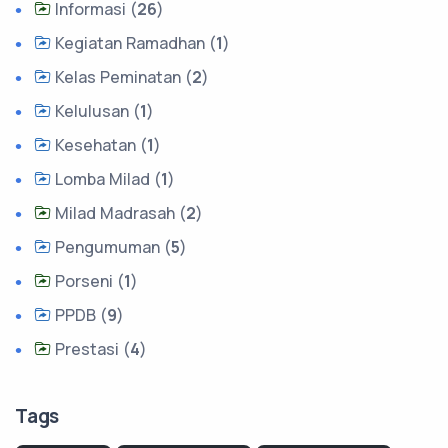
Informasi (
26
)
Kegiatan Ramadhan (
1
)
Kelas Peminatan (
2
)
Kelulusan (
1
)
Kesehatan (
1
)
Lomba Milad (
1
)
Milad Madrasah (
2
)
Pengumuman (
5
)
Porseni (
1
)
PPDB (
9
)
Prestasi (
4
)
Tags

-- -- --

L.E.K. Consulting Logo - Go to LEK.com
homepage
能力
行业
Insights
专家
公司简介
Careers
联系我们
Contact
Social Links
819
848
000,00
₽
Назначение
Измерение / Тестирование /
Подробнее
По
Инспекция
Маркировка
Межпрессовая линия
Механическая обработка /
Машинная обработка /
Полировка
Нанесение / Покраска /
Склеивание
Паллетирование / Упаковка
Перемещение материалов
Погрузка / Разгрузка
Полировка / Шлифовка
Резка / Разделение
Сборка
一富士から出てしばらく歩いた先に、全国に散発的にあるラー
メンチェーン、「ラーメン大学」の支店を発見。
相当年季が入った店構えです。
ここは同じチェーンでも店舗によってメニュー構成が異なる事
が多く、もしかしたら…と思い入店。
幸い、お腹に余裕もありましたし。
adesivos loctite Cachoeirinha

-- -- --

▶ **About this exercise**
Determine the number of lines in the records that contain the word "обработка", and provide that number alone.

▶ **Reply**
2